The Black Camellia Box, once opened is no less than a jewel, gold shining against the black with the rich beauty of each petal subtly visible.
But before she places each of her bud or leaf, layer upon layer on to a shape, they are refined which according to her, ‘is the core of her work or else the details would cease to be in the replication’. Once hand carved they are thrown onto the wheel, and left to dry.
The whole process for these botanical life-like ceramics takes a long time to complete; a month to create the mould, another to attach the foliage and up to five months for them to dry. The final piece of porcelain sitting on the shelf after the excruciating amount of intense working, with its surfaces covered luxuriously in foliage and intertwined leaves, make our jaws drop at its sheer opulence and detailing. It is no wonder then, that Architect Peter Marino has acquired a piece and Jonathan Reed has taken keen interest in her work.

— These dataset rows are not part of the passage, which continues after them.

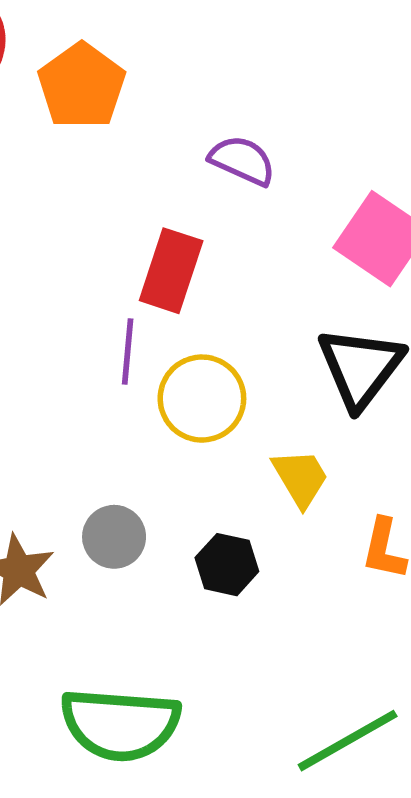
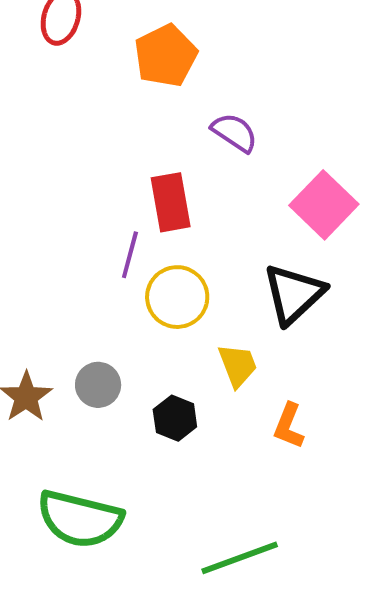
orange pentagon: (82, 86) -> (166, 56), moved
red rectangle: (171, 271) -> (171, 202), turned -38

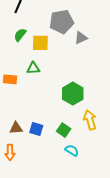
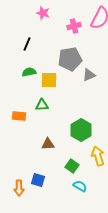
green semicircle: (20, 35) -> (29, 72), turned 40
brown triangle: (16, 128) -> (48, 144), moved
blue square: (36, 129) -> (38, 180), moved

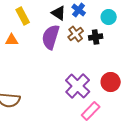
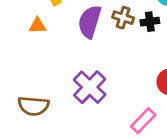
brown cross: (76, 34) -> (123, 18), turned -35
purple cross: (78, 86) -> (90, 87), moved

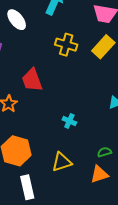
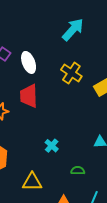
white ellipse: (17, 20) -> (29, 62), moved
green semicircle: (104, 152) -> (78, 171), moved

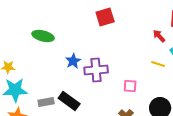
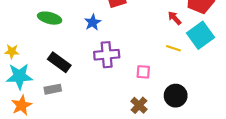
blue star: (73, 61) -> (93, 22), moved
black rectangle: (69, 101) -> (59, 62), moved

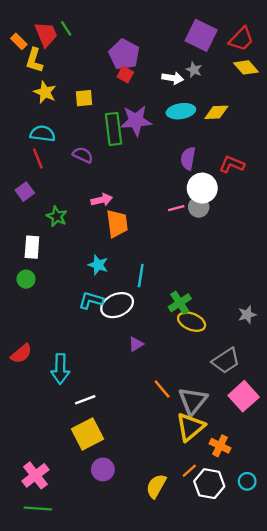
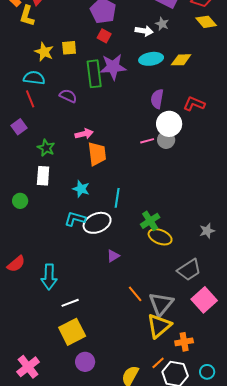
red square: (125, 74) -> (104, 36), moved
yellow star: (45, 92) -> (44, 52), moved
white rectangle: (32, 247) -> (43, 176), moved
orange cross: (220, 446) -> (184, 342), turned -36

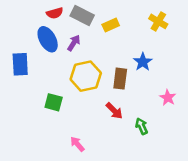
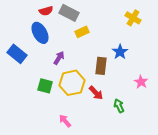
yellow rectangle: (111, 25) -> (82, 32), moved
purple arrow: (74, 43) -> (59, 58), moved
blue rectangle: (20, 64) -> (17, 54), turned -48
yellow hexagon: (86, 76) -> (72, 83), moved

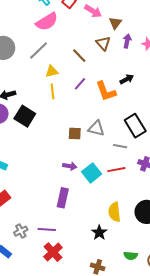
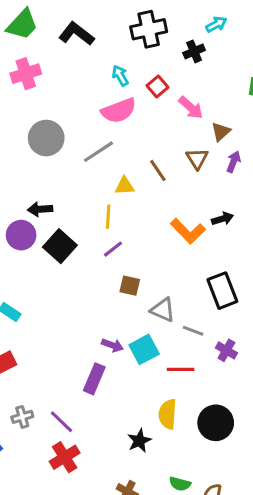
yellow triangle: (52, 71) -> (125, 186), moved
purple line: (80, 84) -> (113, 249), moved
orange L-shape: (106, 91) -> (188, 231), turned -35
gray triangle: (96, 128) -> (163, 310), moved
gray line: (120, 146) -> (193, 331), moved
purple arrow: (70, 166) -> (112, 345), moved
red line: (116, 170) -> (181, 369), moved
purple line: (47, 230) -> (62, 422), turned 30

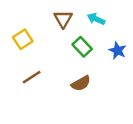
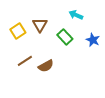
brown triangle: (63, 19) -> (40, 25), moved
brown semicircle: (81, 83) -> (46, 66), moved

Drawn to the leaf’s intricacy, the manner in which the veins branch, their margins curling naturally; all translated perfectly by Hitomi Hosono in this ceramic bowl titled ‘Leaves Bowl’
Her technique of using sprigs was picked up at the English porcelain manufacturer Wedgwood, where she interned and then briefly worked after school. She experimented with the technique of the 200-year-old Jasperware sprigging whereby thin ceramic reliefs, or ‘sprigs,’ are applied to the surface of teacups and traditional china as decoration. She applied her own brand of Miracle-Gro to this knowledge and enveloped her personal artworks with riots of parts of flora.

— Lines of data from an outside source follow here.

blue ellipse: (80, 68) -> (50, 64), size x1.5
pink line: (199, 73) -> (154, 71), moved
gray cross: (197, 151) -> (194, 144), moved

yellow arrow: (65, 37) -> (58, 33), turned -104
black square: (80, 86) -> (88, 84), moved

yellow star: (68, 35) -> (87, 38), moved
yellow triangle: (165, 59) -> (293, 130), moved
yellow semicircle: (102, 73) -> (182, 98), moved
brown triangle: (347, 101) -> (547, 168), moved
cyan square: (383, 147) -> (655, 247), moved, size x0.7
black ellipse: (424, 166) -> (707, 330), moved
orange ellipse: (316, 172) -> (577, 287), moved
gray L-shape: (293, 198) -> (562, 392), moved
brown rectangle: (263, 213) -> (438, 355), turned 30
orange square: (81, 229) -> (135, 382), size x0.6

At Wedgwood, Hosono says, they used very few sprigs and this frustrated her as she wanted to transfer a plant’s infinite and complex beauty to cover everything. She blends a unique melting-pot of traditions – Japanese, European and contemporary, to develop her own exclusive style. Now she tries to experiment even further and is trying to produce larger sculptural pieces like never done before.

The common images of Wisteria climbing up the many London houses is the inspiration for this Wisteria SQ box; the Wisteria clings to the porcelain surface just like seen on walls.
Her ceramic pieces are sold through well-known art dealer Adrian Sassoon, to a client list ranging from Fortnum & Mason, Liberty, Royal Crown Derby and Stella McCartney to the Royal College of Art. A recipient of the Rosenthal Design Award, her work has been displayed at many galleries and exhibitions across Europe and Japan, and the famous Victoria & Albert Museum has even displayed one of her pieces in their Japanese gallery.
A journey that began in Japan, when she sculpted a simple leaf from the garden and found herself drawn into its intricacy, has today only become more detailed and exploratory. Hitomi Hosono still studies botanical forms in English city and country gardens; common everyday scenes of climbing vines and the comprehensive botanical photographs of Karl Blossfeldt, keep inspiring her to find the essence of what makes leaves and flowers beautiful as she continues translating them into ceramics.

Beauty unsurpassed! The twining leaves draw closer lest anybody mar them. The detailing of the sprigs is simply unbelievable and the flow depicts frozen animation in this Feather Leaves Box.
In Hosono’s words, “In nature, beauty arises from the earth; in my work I try to bring to life plant forms using clay, which is earth itself. I do not try to improve upon nature. That cannot be done. Instead I try to find the essence of what makes leaves and flowers beautiful and attempt to transfer this infinite and complex beauty into my ceramic pieces.”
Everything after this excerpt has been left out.